In the listing below, find each line containing "select" and report it.

─── Data provided ───

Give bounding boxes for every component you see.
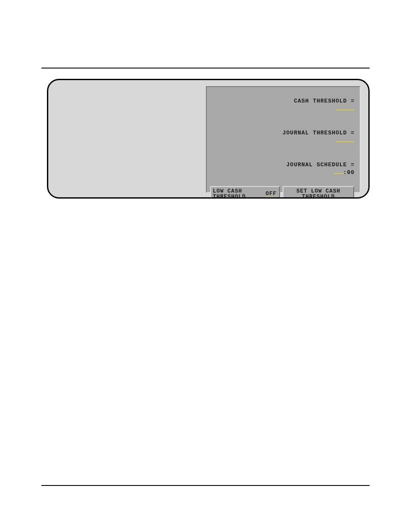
button-rows: LOW CASH THRESHOLD OFF SET LOW CASH THRE… [210, 186, 356, 199]
header-journal-schedule: JOURNAL SCHEDULE = :00 [210, 153, 355, 184]
journal-schedule-suffix: :00 [343, 169, 355, 176]
panel-outer: CASH THRESHOLD = JOURNAL THRESHOLD = JOU… [47, 79, 370, 199]
journal-schedule-hour [334, 173, 343, 174]
journal-threshold-value [336, 141, 355, 142]
cash-threshold-value [336, 109, 355, 110]
device-screen: CASH THRESHOLD = JOURNAL THRESHOLD = JOU… [206, 86, 361, 193]
journal-threshold-label: JOURNAL THRESHOLD = [283, 130, 355, 136]
header-journal-threshold: JOURNAL THRESHOLD = [210, 121, 355, 152]
set-low-cash-threshold-button[interactable]: SET LOW CASH THRESHOLD [283, 186, 354, 199]
low-cash-threshold-state: OFF [265, 191, 277, 198]
header-cash-threshold: CASH THRESHOLD = [210, 90, 355, 121]
rule-bottom [41, 485, 370, 486]
cash-threshold-label: CASH THRESHOLD = [294, 98, 355, 104]
rule-top [41, 68, 370, 68]
page: CASH THRESHOLD = JOURNAL THRESHOLD = JOU… [0, 0, 411, 532]
low-cash-threshold-toggle[interactable]: LOW CASH THRESHOLD OFF [210, 186, 280, 199]
journal-schedule-label: JOURNAL SCHEDULE = [286, 162, 355, 168]
low-cash-threshold-label: LOW CASH THRESHOLD [213, 189, 246, 199]
set-low-cash-threshold-label: SET LOW CASH THRESHOLD [296, 189, 340, 199]
row-low-cash: LOW CASH THRESHOLD OFF SET LOW CASH THRE… [210, 186, 356, 199]
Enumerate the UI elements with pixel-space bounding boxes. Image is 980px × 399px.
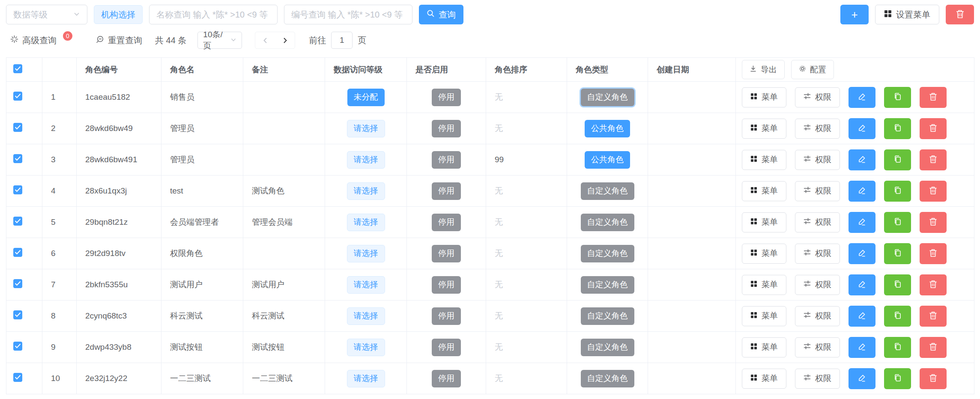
access-level-button[interactable]: 请选择 <box>347 276 385 294</box>
permission-button[interactable]: 权限 <box>795 244 840 264</box>
row-checkbox[interactable] <box>13 373 22 382</box>
edit-button[interactable] <box>849 368 875 389</box>
menu-button[interactable]: 菜单 <box>742 275 786 295</box>
menu-setup-button[interactable]: 设置菜单 <box>875 5 939 24</box>
delete-button[interactable] <box>920 149 947 170</box>
goto-page-input[interactable] <box>331 32 353 49</box>
role-type-tag[interactable]: 自定义角色 <box>581 245 634 262</box>
role-type-tag[interactable]: 自定义角色 <box>581 89 634 106</box>
add-button[interactable]: + <box>840 5 869 24</box>
delete-button[interactable] <box>920 212 947 233</box>
menu-button[interactable]: 菜单 <box>742 87 786 107</box>
role-type-tag[interactable]: 自定义角色 <box>581 214 634 231</box>
delete-button[interactable] <box>920 368 947 389</box>
edit-button[interactable] <box>849 243 875 264</box>
select-all-checkbox[interactable] <box>13 64 22 73</box>
role-type-tag[interactable]: 自定义角色 <box>581 307 634 325</box>
menu-button[interactable]: 菜单 <box>742 244 786 264</box>
permission-button[interactable]: 权限 <box>795 306 840 326</box>
advanced-query-button[interactable]: 高级查询 0 <box>10 35 73 46</box>
menu-button[interactable]: 菜单 <box>742 369 786 389</box>
access-level-button[interactable]: 请选择 <box>347 214 385 231</box>
export-button[interactable]: 导出 <box>742 60 785 79</box>
permission-button[interactable]: 权限 <box>795 275 840 295</box>
menu-button[interactable]: 菜单 <box>742 181 786 201</box>
delete-button[interactable] <box>920 243 947 264</box>
edit-button[interactable] <box>849 306 875 327</box>
role-type-tag[interactable]: 公共角色 <box>585 151 630 169</box>
menu-button[interactable]: 菜单 <box>742 306 786 326</box>
role-type-tag[interactable]: 公共角色 <box>585 120 630 137</box>
org-select-button[interactable]: 机构选择 <box>94 5 143 24</box>
access-level-button[interactable]: 请选择 <box>347 370 385 387</box>
role-type-tag[interactable]: 自定义角色 <box>581 339 634 356</box>
name-search-input[interactable] <box>149 5 278 24</box>
reset-query-button[interactable]: 重置查询 <box>96 35 142 46</box>
edit-button[interactable] <box>849 181 875 202</box>
permission-button[interactable]: 权限 <box>795 87 840 107</box>
role-type-tag[interactable]: 自定义角色 <box>581 182 634 200</box>
edit-button[interactable] <box>849 87 875 108</box>
delete-button[interactable] <box>920 274 947 295</box>
access-level-button[interactable]: 请选择 <box>347 151 385 169</box>
permission-button[interactable]: 权限 <box>795 337 840 357</box>
menu-button[interactable]: 菜单 <box>742 337 786 357</box>
role-type-tag[interactable]: 自定义角色 <box>581 370 634 387</box>
row-checkbox[interactable] <box>13 92 22 101</box>
enabled-button[interactable]: 停用 <box>432 214 461 231</box>
access-level-button[interactable]: 未分配 <box>347 89 385 106</box>
delete-button[interactable] <box>920 337 947 358</box>
row-checkbox[interactable] <box>13 154 22 163</box>
access-level-button[interactable]: 请选择 <box>347 182 385 200</box>
prev-page-button[interactable] <box>255 32 275 48</box>
menu-button[interactable]: 菜单 <box>742 212 786 232</box>
delete-button[interactable] <box>920 306 947 327</box>
copy-button[interactable] <box>884 274 911 295</box>
enabled-button[interactable]: 停用 <box>432 182 461 200</box>
role-type-tag[interactable]: 自定义角色 <box>581 276 634 294</box>
access-level-button[interactable]: 请选择 <box>347 339 385 356</box>
row-checkbox[interactable] <box>13 342 22 351</box>
next-page-button[interactable] <box>275 32 295 48</box>
access-level-button[interactable]: 请选择 <box>347 245 385 262</box>
enabled-button[interactable]: 停用 <box>432 151 461 169</box>
permission-button[interactable]: 权限 <box>795 212 840 232</box>
row-checkbox[interactable] <box>13 185 22 194</box>
query-button[interactable]: 查询 <box>419 5 463 24</box>
enabled-button[interactable]: 停用 <box>432 339 461 356</box>
copy-button[interactable] <box>884 149 911 170</box>
edit-button[interactable] <box>849 212 875 233</box>
copy-button[interactable] <box>884 306 911 327</box>
delete-button[interactable] <box>920 118 947 139</box>
copy-button[interactable] <box>884 368 911 389</box>
enabled-button[interactable]: 停用 <box>432 370 461 387</box>
permission-button[interactable]: 权限 <box>795 119 840 139</box>
data-level-select[interactable]: 数据等级 <box>6 5 87 24</box>
delete-button[interactable] <box>920 181 947 202</box>
row-checkbox[interactable] <box>13 310 22 319</box>
permission-button[interactable]: 权限 <box>795 150 840 170</box>
enabled-button[interactable]: 停用 <box>432 276 461 294</box>
copy-button[interactable] <box>884 118 911 139</box>
menu-button[interactable]: 菜单 <box>742 150 786 170</box>
copy-button[interactable] <box>884 212 911 233</box>
access-level-button[interactable]: 请选择 <box>347 120 385 137</box>
code-search-input[interactable] <box>284 5 412 24</box>
copy-button[interactable] <box>884 243 911 264</box>
edit-button[interactable] <box>849 149 875 170</box>
config-button[interactable]: 配置 <box>791 60 834 79</box>
permission-button[interactable]: 权限 <box>795 369 840 389</box>
permission-button[interactable]: 权限 <box>795 181 840 201</box>
delete-button[interactable] <box>920 87 947 108</box>
copy-button[interactable] <box>884 87 911 108</box>
enabled-button[interactable]: 停用 <box>432 120 461 137</box>
enabled-button[interactable]: 停用 <box>432 245 461 262</box>
copy-button[interactable] <box>884 181 911 202</box>
menu-button[interactable]: 菜单 <box>742 119 786 139</box>
batch-delete-button[interactable] <box>946 5 974 24</box>
edit-button[interactable] <box>849 118 875 139</box>
row-checkbox[interactable] <box>13 123 22 132</box>
copy-button[interactable] <box>884 337 911 358</box>
enabled-button[interactable]: 停用 <box>432 89 461 106</box>
access-level-button[interactable]: 请选择 <box>347 307 385 325</box>
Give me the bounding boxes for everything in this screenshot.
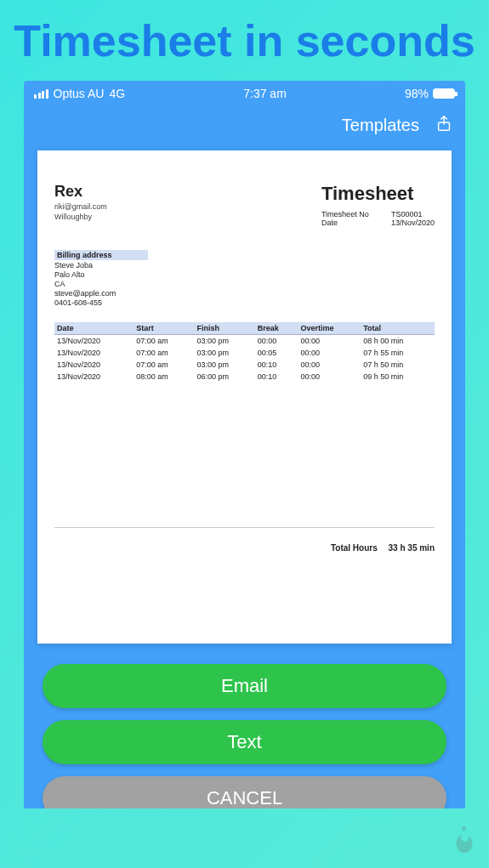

───

Task answer |
select-all-checkbox[interactable] <box>13 64 22 73</box>
org-select-button[interactable]: 机构选择 <box>94 5 143 24</box>
data-level-select[interactable]: 数据等级 <box>6 5 87 24</box>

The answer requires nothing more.